## Given information
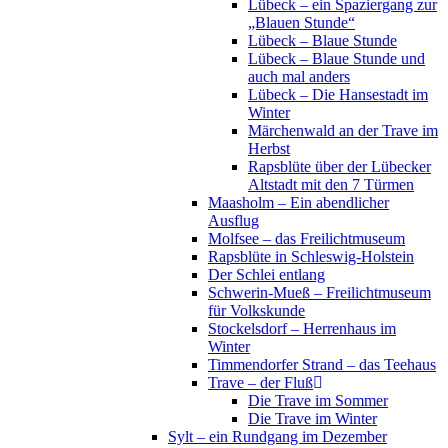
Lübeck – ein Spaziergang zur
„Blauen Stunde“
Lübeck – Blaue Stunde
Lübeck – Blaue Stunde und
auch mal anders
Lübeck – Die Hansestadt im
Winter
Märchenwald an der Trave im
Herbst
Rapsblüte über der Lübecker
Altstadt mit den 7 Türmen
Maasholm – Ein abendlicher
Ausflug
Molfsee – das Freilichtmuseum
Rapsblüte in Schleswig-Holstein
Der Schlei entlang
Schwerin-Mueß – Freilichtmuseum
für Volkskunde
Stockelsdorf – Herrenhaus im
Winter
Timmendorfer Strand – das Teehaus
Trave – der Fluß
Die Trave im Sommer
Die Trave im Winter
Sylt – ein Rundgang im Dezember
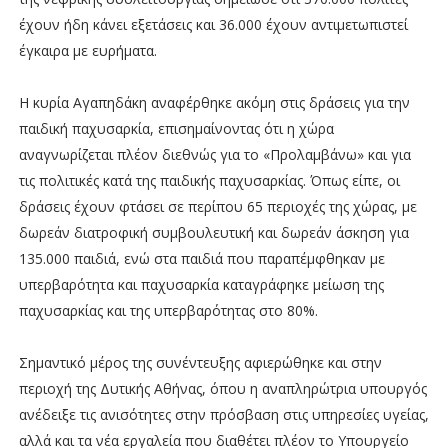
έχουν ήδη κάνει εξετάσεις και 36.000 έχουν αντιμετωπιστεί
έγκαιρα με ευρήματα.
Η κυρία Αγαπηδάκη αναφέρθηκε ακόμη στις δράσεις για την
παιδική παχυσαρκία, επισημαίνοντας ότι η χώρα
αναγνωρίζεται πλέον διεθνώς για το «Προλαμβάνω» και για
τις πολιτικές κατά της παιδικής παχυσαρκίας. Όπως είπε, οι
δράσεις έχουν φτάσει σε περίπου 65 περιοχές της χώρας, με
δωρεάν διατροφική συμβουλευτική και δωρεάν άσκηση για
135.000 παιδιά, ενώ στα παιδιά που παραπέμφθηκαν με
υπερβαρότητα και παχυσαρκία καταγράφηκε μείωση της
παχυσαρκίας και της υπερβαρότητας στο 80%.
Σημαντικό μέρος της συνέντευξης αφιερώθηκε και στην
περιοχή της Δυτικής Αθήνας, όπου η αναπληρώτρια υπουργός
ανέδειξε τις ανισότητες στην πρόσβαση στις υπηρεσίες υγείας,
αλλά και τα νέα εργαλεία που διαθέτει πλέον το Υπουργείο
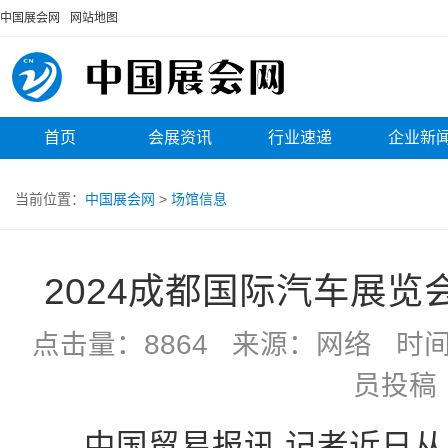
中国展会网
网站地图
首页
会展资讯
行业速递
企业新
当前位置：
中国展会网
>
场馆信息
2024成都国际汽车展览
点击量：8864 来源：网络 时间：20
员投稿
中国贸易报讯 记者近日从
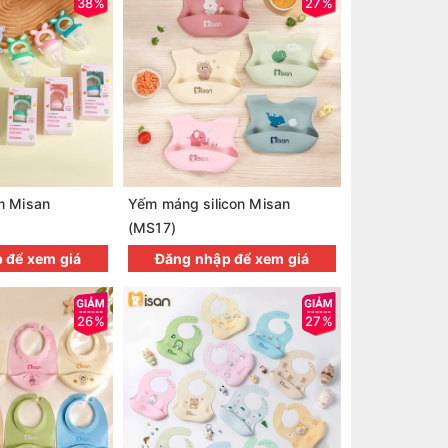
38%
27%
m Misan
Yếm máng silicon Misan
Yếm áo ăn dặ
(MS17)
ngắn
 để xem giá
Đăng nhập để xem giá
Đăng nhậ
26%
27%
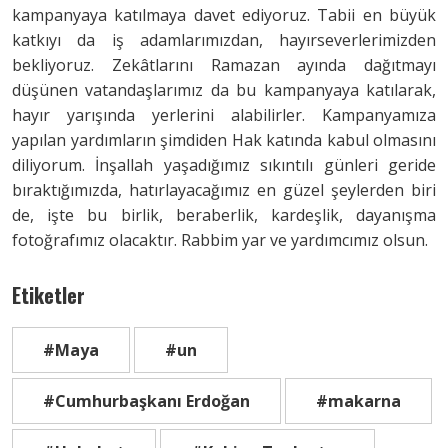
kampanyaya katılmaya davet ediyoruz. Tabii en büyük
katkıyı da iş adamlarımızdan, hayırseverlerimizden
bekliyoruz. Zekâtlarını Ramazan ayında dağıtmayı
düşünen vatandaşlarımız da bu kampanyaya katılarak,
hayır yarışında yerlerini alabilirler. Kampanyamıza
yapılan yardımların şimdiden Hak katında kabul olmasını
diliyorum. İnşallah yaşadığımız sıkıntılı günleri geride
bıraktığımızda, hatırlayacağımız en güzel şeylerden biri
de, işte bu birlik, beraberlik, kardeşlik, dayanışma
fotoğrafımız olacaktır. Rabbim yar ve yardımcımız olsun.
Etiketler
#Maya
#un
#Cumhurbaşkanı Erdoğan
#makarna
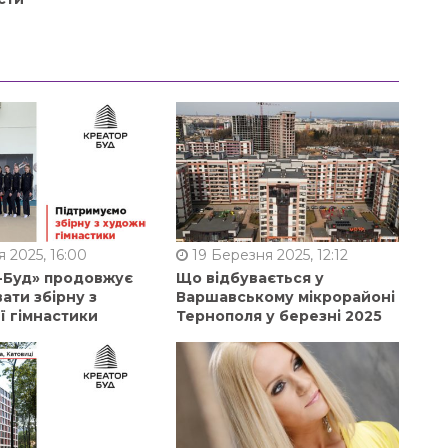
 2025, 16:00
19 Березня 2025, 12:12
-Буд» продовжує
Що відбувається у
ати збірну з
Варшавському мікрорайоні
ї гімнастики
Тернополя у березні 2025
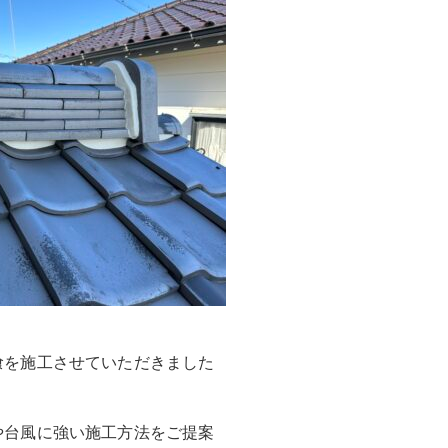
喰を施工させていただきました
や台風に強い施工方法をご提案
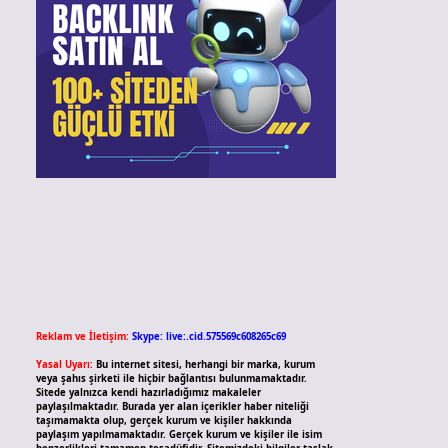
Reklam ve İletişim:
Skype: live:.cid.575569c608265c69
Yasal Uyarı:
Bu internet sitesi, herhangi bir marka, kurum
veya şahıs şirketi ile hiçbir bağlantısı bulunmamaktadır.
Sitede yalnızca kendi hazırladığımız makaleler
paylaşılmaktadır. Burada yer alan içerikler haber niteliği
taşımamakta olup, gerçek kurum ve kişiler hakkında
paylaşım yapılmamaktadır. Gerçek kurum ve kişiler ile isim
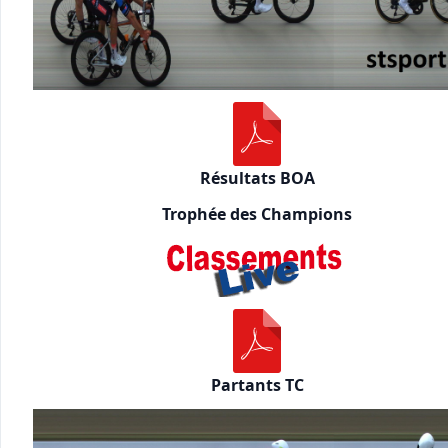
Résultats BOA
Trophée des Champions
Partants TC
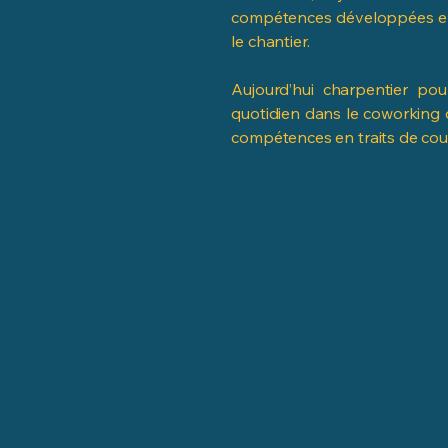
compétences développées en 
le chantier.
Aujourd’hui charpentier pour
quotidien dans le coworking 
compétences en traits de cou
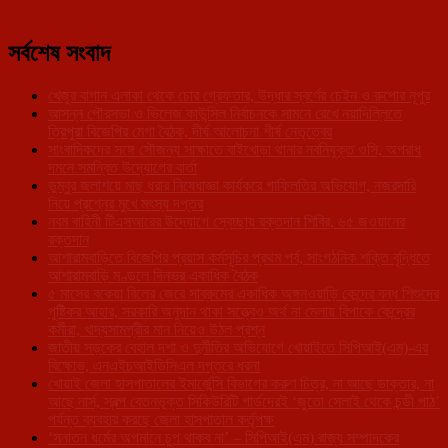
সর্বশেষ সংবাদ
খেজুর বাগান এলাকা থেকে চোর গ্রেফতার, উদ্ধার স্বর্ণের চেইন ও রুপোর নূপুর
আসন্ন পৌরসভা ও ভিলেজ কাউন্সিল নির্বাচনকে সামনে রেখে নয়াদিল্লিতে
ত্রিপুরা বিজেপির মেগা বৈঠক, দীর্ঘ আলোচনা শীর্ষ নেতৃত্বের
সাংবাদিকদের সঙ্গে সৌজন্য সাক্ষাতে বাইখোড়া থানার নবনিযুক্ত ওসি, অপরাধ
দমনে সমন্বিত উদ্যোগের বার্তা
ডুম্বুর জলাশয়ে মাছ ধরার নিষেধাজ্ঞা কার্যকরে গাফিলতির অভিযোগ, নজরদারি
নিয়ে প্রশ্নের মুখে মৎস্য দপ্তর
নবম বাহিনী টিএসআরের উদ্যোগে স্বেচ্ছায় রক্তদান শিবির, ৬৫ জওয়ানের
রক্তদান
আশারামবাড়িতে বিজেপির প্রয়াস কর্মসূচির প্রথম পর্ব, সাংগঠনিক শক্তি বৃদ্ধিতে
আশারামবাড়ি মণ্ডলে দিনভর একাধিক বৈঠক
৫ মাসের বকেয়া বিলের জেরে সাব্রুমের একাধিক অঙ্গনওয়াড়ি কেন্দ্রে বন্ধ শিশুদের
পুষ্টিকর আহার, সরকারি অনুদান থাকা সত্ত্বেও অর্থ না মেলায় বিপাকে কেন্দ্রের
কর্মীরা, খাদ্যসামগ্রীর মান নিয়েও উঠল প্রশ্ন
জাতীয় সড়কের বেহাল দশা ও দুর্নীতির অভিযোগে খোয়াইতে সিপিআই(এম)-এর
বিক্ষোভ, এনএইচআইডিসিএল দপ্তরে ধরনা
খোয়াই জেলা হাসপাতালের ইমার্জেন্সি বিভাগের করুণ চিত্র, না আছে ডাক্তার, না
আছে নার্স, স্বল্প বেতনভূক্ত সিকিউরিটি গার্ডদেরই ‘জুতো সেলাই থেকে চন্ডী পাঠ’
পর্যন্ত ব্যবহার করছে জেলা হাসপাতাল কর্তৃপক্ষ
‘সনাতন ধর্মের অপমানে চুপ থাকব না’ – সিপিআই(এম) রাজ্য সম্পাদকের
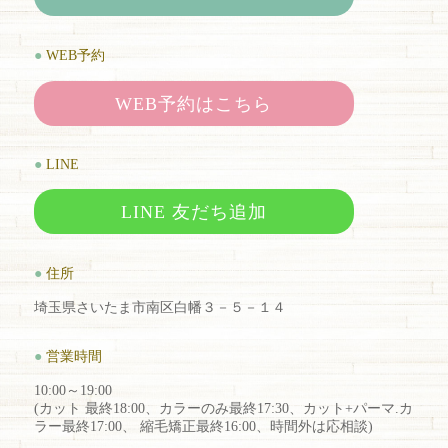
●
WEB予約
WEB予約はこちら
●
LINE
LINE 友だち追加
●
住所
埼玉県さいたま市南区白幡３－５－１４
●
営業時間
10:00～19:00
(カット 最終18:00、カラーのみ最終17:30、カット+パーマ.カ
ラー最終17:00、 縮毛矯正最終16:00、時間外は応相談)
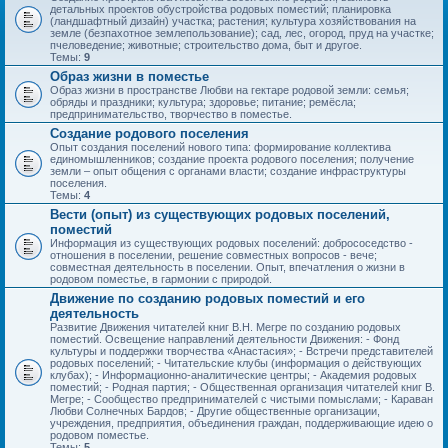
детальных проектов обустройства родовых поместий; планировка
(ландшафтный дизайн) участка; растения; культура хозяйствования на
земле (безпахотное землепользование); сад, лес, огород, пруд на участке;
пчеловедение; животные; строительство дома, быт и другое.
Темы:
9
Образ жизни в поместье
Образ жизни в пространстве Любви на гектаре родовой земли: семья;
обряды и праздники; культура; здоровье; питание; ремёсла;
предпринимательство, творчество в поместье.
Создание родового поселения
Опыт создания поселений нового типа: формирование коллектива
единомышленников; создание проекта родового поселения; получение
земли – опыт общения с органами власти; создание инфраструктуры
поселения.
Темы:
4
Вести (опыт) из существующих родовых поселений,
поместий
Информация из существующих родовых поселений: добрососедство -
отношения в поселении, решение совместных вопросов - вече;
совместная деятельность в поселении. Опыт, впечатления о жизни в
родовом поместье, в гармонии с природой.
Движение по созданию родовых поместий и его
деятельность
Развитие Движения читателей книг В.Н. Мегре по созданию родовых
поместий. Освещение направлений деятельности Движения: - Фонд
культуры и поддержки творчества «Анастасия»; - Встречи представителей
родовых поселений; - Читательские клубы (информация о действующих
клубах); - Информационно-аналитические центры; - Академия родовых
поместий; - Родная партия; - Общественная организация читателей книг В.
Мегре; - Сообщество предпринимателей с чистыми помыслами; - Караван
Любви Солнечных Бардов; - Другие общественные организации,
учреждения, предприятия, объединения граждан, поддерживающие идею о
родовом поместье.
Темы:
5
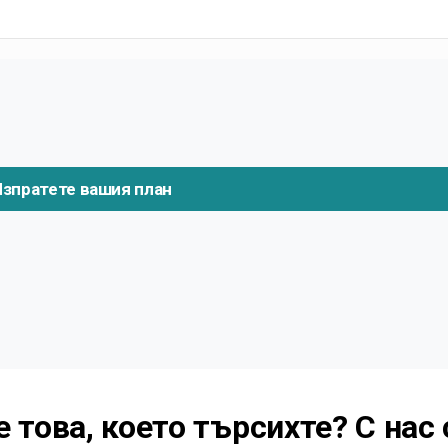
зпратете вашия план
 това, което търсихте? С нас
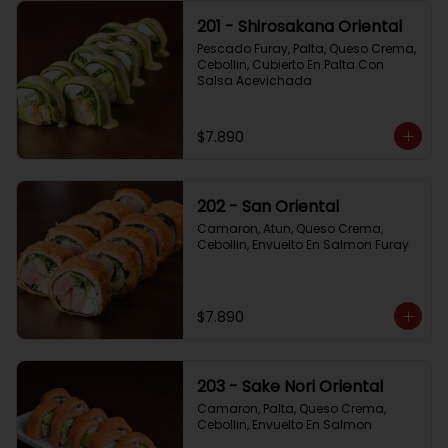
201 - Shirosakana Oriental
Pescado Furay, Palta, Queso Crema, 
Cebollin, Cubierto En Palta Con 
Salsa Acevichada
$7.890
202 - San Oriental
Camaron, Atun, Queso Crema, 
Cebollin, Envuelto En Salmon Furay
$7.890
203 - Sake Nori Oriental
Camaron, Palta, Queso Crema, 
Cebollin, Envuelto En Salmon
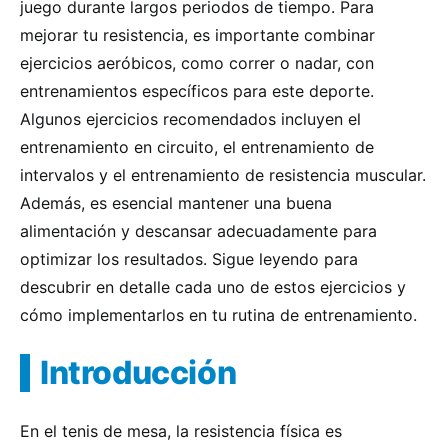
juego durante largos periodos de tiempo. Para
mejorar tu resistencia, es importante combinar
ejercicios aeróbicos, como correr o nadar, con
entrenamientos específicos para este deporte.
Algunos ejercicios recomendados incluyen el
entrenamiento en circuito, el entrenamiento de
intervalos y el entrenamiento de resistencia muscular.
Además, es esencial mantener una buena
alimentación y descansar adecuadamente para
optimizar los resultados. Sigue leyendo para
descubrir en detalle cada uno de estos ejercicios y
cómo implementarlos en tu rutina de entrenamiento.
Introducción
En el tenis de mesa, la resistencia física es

## Activity
Since the pictures are not part of the copy, please transcribe only the lines above from the one with "喰を施工させていただきました" through the one with "ত্রিপুরা বিজেপির মেগা", exactly and with both ends.

## Solution for this problem
喰を施工させていただきました
や台風に強い施工方法をご提案
Reklam ve İletişim:
Skype: live:.cid.575569c608265c69
Yasal Uyarı:
Bu internet sitesi, herhangi bir marka, kurum
veya şahıs şirketi ile hiçbir bağlantısı bulunmamaktadır.
Sitede yalnızca kendi hazırladığımız makaleler
paylaşılmaktadır. Burada yer alan içerikler haber niteliği
taşımamakta olup, gerçek kurum ve kişiler hakkında
paylaşım yapılmamaktadır. Gerçek kurum ve kişiler ile isim
Résultats BOA
Trophée des Champions
Partants TC
compétences développées en 
le chantier.
Aujourd’hui charpentier pour
quotidien dans le coworking 
compétences en traits de cou
সর্বশেষ সংবাদ
খেজুর বাগান এলাকা থেকে চোর গ্রেফতার, উদ্ধার স্বর্ণের চেইন ও রুপোর নূপুর
আসন্ন পৌরসভা ও ভিলেজ কাউন্সিল নির্বাচনকে সামনে রেখে নয়াদিল্লিতে
ত্রিপুরা বিজেপির মেগা বৈঠক, দীর্ঘ আলোচনা শীর্ষ নেতৃত্বের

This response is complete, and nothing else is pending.